**Work to complete:** Within the listing below, show every line that contains the word "verschiedenen".

**Data for the task:**
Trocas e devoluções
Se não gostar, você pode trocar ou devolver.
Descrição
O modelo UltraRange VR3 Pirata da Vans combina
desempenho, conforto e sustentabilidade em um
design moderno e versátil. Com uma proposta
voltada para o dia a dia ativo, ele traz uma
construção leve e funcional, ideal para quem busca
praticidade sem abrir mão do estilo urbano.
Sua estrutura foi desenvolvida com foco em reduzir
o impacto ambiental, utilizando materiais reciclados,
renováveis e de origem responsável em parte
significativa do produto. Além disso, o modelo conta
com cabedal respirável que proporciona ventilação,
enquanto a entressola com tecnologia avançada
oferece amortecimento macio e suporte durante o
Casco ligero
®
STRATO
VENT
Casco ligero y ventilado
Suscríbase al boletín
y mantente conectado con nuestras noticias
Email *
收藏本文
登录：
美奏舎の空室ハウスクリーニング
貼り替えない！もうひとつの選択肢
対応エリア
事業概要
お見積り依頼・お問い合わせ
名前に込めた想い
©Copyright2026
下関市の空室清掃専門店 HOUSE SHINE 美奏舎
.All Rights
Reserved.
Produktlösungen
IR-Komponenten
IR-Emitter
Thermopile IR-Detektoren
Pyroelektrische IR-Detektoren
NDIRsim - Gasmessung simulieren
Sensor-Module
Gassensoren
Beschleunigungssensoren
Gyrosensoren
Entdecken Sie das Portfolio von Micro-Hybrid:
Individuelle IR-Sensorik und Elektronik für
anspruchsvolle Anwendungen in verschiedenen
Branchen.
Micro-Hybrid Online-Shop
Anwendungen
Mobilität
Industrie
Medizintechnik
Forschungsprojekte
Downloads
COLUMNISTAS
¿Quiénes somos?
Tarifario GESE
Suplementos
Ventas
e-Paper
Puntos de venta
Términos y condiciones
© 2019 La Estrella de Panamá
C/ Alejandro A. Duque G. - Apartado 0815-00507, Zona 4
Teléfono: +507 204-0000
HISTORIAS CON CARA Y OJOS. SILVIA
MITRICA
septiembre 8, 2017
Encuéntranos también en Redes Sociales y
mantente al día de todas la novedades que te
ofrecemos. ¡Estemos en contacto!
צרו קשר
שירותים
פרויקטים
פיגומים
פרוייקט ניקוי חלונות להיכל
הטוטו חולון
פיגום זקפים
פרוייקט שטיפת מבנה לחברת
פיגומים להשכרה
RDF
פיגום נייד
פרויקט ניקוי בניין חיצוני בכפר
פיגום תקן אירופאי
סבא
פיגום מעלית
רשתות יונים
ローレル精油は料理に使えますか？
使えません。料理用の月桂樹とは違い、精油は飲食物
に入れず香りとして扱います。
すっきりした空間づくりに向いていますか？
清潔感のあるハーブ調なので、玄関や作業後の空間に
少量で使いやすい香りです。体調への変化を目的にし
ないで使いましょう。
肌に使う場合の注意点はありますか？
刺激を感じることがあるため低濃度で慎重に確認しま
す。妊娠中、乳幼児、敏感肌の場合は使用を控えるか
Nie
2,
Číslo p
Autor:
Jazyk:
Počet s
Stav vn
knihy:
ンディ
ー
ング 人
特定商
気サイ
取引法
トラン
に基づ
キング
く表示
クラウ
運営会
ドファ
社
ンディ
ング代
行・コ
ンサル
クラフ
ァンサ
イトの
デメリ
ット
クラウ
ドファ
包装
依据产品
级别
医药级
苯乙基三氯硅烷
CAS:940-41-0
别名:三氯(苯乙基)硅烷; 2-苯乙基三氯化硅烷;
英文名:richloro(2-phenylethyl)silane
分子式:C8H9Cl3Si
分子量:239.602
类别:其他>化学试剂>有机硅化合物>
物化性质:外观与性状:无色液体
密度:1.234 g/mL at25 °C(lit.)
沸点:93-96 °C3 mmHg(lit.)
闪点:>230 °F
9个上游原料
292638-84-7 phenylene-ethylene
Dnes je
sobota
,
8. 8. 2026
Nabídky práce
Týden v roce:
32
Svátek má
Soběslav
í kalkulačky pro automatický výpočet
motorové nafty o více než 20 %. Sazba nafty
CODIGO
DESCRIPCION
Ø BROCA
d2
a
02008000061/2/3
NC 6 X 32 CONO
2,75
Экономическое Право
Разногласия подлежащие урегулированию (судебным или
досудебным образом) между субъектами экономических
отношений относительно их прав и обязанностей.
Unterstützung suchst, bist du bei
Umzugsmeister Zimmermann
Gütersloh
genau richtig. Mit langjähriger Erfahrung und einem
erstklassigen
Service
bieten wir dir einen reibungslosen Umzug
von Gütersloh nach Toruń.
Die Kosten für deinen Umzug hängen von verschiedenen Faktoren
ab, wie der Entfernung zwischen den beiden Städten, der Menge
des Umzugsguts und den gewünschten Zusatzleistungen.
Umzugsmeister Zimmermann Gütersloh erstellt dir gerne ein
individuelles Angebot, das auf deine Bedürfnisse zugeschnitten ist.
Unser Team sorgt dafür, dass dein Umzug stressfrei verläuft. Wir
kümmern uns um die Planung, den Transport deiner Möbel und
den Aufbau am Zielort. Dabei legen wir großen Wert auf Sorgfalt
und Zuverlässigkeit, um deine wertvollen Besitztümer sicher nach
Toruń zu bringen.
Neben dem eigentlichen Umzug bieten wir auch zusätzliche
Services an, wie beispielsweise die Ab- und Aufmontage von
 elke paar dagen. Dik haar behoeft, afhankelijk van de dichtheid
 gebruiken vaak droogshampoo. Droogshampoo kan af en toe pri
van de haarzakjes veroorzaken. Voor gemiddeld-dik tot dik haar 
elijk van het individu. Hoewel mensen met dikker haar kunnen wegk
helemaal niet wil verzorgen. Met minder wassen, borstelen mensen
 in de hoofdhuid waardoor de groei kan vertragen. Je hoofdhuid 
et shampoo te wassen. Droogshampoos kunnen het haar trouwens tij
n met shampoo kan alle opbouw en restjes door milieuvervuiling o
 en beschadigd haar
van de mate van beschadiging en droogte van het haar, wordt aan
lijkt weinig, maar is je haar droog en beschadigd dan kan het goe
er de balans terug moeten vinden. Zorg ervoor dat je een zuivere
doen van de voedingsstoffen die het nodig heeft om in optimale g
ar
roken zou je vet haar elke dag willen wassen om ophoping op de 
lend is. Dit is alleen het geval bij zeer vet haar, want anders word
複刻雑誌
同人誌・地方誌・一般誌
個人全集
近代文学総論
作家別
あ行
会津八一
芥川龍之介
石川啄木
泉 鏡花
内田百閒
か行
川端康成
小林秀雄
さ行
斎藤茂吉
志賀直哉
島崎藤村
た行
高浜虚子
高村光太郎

**Answer for the task:**
anspruchsvolle Anwendungen in verschiedenen
Die Kosten für deinen Umzug hängen von verschiedenen Faktoren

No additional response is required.